53: The Great Ice Storm

53: The Great Ice Storm

From Chicken Soup for the Soul: Volunteering & Giving Back

The Great Ice Storm

Never believe that a few caring people can’t change the world. For, indeed, that’s all who ever have.

~Margaret Mead

The Great North American Ice Storm of 1998 affected the lives of millions of people in eastern Canada and the northern United States. The culprit was a stalled low-pressure system that took its sweet time moving out of the area. When the storm hit I was living in Ottawa and I was able to see its devastating effects firsthand.

Things were very difficult in the city, with power outages and shortages of basic essentials. Stores and supermarkets were taken by surprise by the extent of the power cuts. On the positive side, it was an opportunity for the community’s spirit to be exhibited. People were checking in on neighbours to make sure they were able to keep warm and fed. Everyone shared their resources. The hospitals and essential services were given priority in having their power restored. Despite the prolonged outages, everyone seemed to wait patiently.

Ontario and Quebec Hydro employees were working full out for days on end to restore power. It would only be a matter of time before they were overcome with exhaustion, given the massive task facing them. After a few days of trying to deal with it locally the call went out to unaffected areas of the two countries for help. In response, electric utilities from all over North America sent workers and equipment to help with the cleanup. The mild temperatures at the root of the weather phenomenon did not last as long as the power outage and, as the weather began to turn colder, other problems began to develop in an icy world without electricity.

At the time of the storm I was working in a paper mill as an electrical technician. The mill was an enormous complex straddling the border between Ottawa and Hull, located on a group of islands in the middle of the Ottawa River.

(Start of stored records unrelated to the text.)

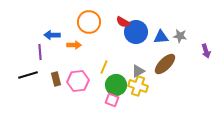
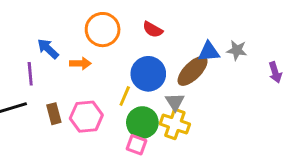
blue circle: (136, 32) -> (148, 74), moved
blue arrow: (52, 35) -> (48, 49), turned 42
brown ellipse: (165, 64) -> (193, 71), moved
gray triangle: (138, 71) -> (175, 102), turned -32

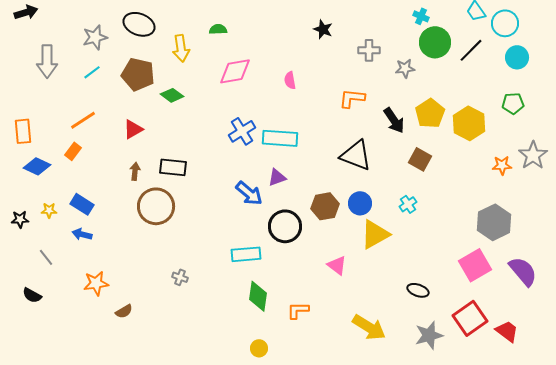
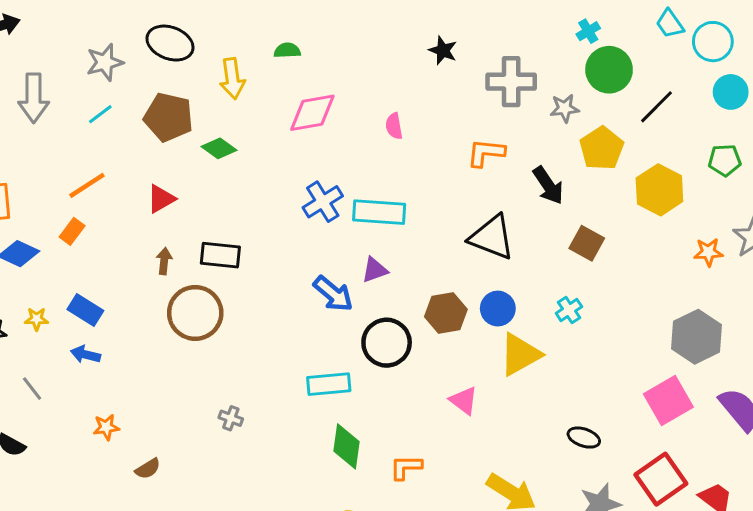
cyan cross: (421, 16) -> (588, 31), turned 35
gray cross: (369, 50) -> (511, 82), size x1.5
black line: (471, 50) -> (656, 107), moved
yellow pentagon: (430, 113) -> (602, 148), moved
orange star: (96, 283) -> (106, 427), size x0.7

Our whole installation was self-sufficient in electrical power as we had six generators dependent only on the flow of the river. Throughout the storm we remained able to generate enough hydro to supply our papermaking needs. As days passed and the after-effects of the storm worsened, the company made the decision to shut down production and to send our self-generated hydro into the system feeding the city of Hull. This went a long way toward alleviating some of the dire conditions that were developing in the area.

Without much to do at the mill, five friends and I decided to volunteer with the City of Ottawa. Regional administrators had activated a rescue plan and were slowly and steadily coming to the aid of people living in outlying areas, but it was an enormous task. We knew that the people living in the city were having a difficult time, but nothing had prepared us for how bad things were in the countryside. Hydro poles and transmission cables lay in ditches. Abandoned cars and trucks littered side roads and many routes were completely blocked by huge ice-covered tree limbs. Smaller trees were so laden with ice that their topmost branches had bent far enough over to touch the ground and become frozen there. Roads that were clear of debris resembled ice rinks and there was very little salting and sanding. Everything had an ice covering.

Had it not been for the seriousness of the situation I would have described it as visually stunning. Light sparkled like glass decorations from the trees and bushes. Houses and cars were coated with thick ice coverings and huge icicles hung everywhere.

With our toolboxes in the back of the city-loaned trucks, we made up work teams comprising a millwright and an electrician. We headed out into the countryside with a list of the places in direst need.

The main issue we were dealing with was the repair and maintenance of faulty generators. City authorities had managed to get their hands on hundreds of generators — some new and working well and others that needed a lot of TLC to get them into working order. In many cases there had been no time to properly evaluate the units before they were sent out, so it fell to our little teams to catch up with on-site maintenance and repairs.

The sights that met us were often heartbreaking. Many farmers had been doing their best with what they had available, but you can imagine trying to keep a fully automated farm running when the power goes out and the standby generators do not work. Often, as we approached up the farm driveway, the farmers would come down the road to meet us and direct us to the generator site in an effort to minimize time before we got to work. Of course, when the units were back in service the farmer would want to show his gratitude by inviting us in for lunch or tea. Being practical individuals they understood when we pointed out that we needed to continue on to help the next farmer down the road. We had to stay on track and get through the dozens of calls for help. The farmers’ gratitude was nevertheless appreciated, and inevitably their wives sent us on our way with bags full of sandwiches and soft drinks.

I have to say that I have never worked so hard in my life. Certainly I have never been so cold, so dirty, and yet so happy. We were on the road from sunrise to well beyond sunset. As time passed and the crisis continued, the circumstances for some farmers and their animals became even worse. It was not uncommon to arrive at a farm and to find the farmer reduced to tears after he had tried everything he could think of to save his animals. We were the last hope for many.

Being able to bring some relief to people in these extreme conditions was the best reward I could ever have hoped for. Volunteering during the crisis had immediate and long-lasting effects on the lives of my fellow volunteers and myself. It started me out on a life of working to help others who are in difficult circumstances beyond their control. I have an indelible memory of a big, gruff-looking farmer who, lost for words, took me in his arms and hugged me tightly when we managed to put his generator back into service. To him it meant the difference between life and death for his animals. We were just happy we could be of service.